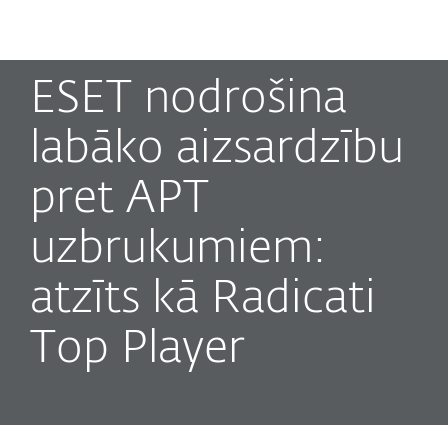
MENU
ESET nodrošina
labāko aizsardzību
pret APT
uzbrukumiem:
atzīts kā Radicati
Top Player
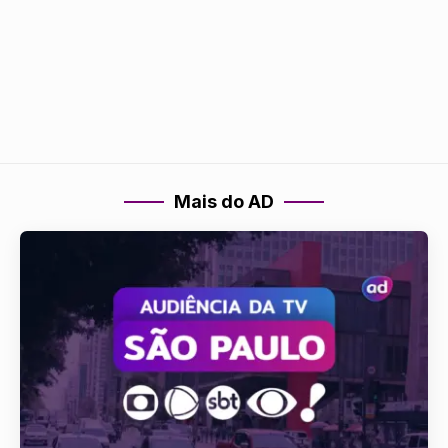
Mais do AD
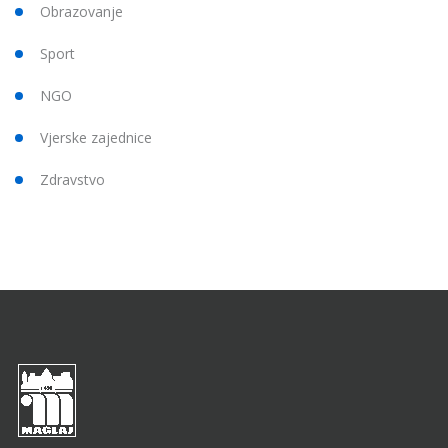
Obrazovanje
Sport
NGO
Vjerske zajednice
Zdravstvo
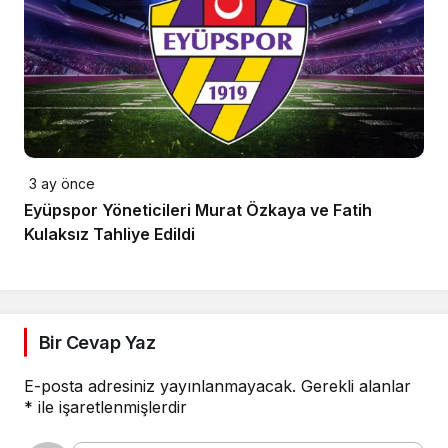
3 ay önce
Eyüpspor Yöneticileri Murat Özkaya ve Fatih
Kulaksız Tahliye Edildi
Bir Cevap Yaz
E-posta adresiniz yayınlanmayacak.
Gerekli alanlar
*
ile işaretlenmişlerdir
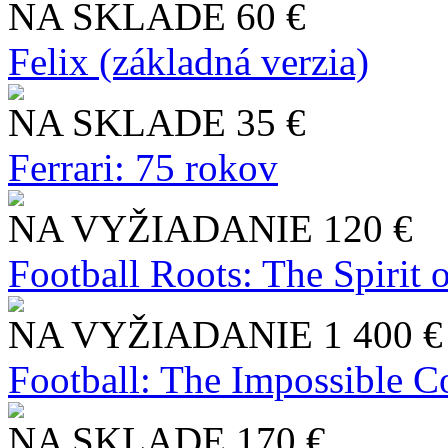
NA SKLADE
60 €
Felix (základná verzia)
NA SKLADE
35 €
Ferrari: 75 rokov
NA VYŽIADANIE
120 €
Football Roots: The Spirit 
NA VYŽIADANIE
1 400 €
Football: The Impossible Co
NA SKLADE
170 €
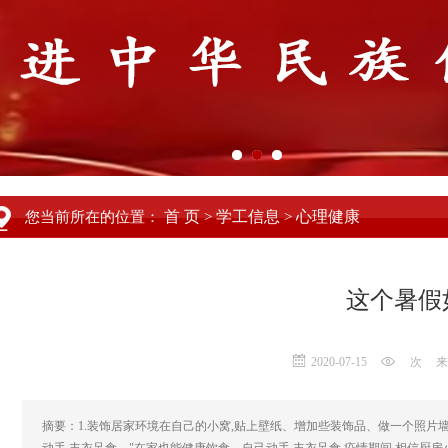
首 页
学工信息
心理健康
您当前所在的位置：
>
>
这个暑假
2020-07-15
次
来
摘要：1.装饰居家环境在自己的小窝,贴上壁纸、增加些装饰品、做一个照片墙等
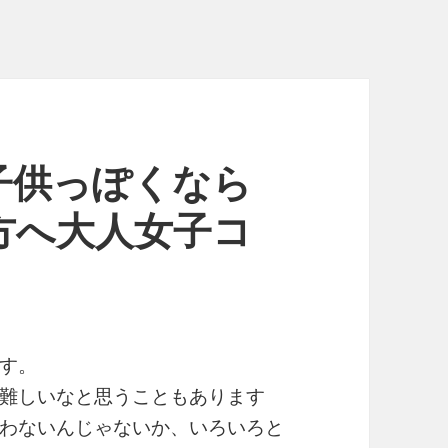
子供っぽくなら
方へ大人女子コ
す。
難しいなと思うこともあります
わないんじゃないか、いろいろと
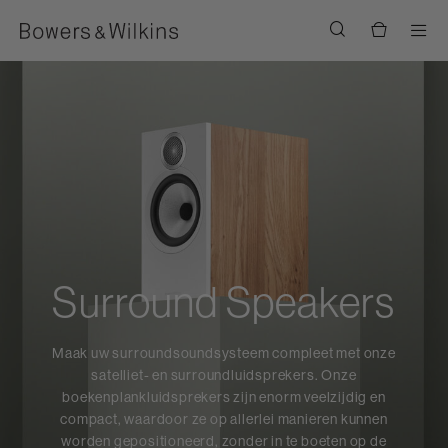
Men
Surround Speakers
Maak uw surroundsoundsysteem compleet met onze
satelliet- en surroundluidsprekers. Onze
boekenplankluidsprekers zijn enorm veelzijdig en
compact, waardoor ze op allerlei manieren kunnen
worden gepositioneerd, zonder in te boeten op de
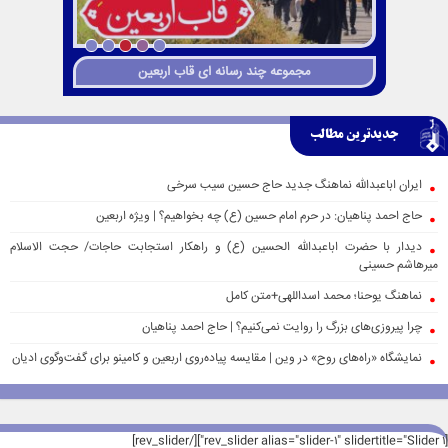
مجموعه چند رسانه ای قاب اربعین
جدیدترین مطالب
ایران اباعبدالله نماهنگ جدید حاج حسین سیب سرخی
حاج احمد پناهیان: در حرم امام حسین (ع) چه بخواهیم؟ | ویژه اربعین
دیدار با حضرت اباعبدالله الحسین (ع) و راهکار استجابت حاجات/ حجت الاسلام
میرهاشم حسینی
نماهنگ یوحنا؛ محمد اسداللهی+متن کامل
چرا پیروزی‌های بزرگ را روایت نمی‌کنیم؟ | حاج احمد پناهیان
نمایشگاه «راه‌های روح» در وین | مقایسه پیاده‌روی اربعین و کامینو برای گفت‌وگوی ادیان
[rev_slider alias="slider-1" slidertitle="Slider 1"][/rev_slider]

--*--

TASK INSTRUCTIONS:
Exactly as given, set down each line of the material, but include no pictures.

ANSWER BOX:
MENU
ESET nodrošina
labāko aizsardzību
pret APT
uzbrukumiem:
atzīts kā Radicati
Top Player
Mais do AD
Obrazovanje
Sport
NGO
Vjerske zajednice
Zdravstvo
3 ay önce
Eyüpspor Yöneticileri Murat Özkaya ve Fatih
Kulaksız Tahliye Edildi
Bir Cevap Yaz
E-posta adresiniz yayınlanmayacak.
Gerekli alanlar
*
ile işaretlenmişlerdir
NA SKLADE
60 €
Felix (základná verzia)
NA SKLADE
35 €
Ferrari: 75 rokov
NA VYŽIADANIE
120 €
Football Roots: The Spirit 
NA VYŽIADANIE
1 400 €
Football: The Impossible Co
NA SKLADE
170 €
首 页
学工信息
心理健康
您当前所在的位置：
>
>
这个暑假
2020-07-15
次
来
摘要：1.装饰居家环境在自己的小窝,贴上壁纸、增加些装饰品、做一个照片墙等
子供っぽくなら
方へ大人女子コ
す。
難しいなと思うこともあります
わないんじゃないか、いろいろと
Men
Surround Speakers
Maak uw surroundsoundsysteem compleet met onze
satelliet- en surroundluidsprekers. Onze
boekenplankluidsprekers zijn enorm veelzijdig en
compact, waardoor ze op allerlei manieren kunnen
worden gepositioneerd, zonder in te boeten op de
مجموعه چند رسانه ای قاب اربعین
جدیدترین مطالب
ایران اباعبدالله نماهنگ جدید حاج حسین سیب سرخی
حاج احمد پناهیان: در حرم امام حسین (ع) چه بخواهیم؟ | ویژه اربعین
دیدار با حضرت اباعبدالله الحسین (ع) و راهکار استجابت حاجات/ حجت الاسلام
میرهاشم حسینی
نماهنگ یوحنا؛ محمد اسداللهی+متن کامل
چرا پیروزی‌های بزرگ را روایت نمی‌کنیم؟ | حاج احمد پناهیان
نمایشگاه «راه‌های روح» در وین | مقایسه پیاده‌روی اربعین و کامینو برای گفت‌وگوی ادیان
[rev_slider alias="slider-1" slidertitle="Slider 1"][/rev_slider]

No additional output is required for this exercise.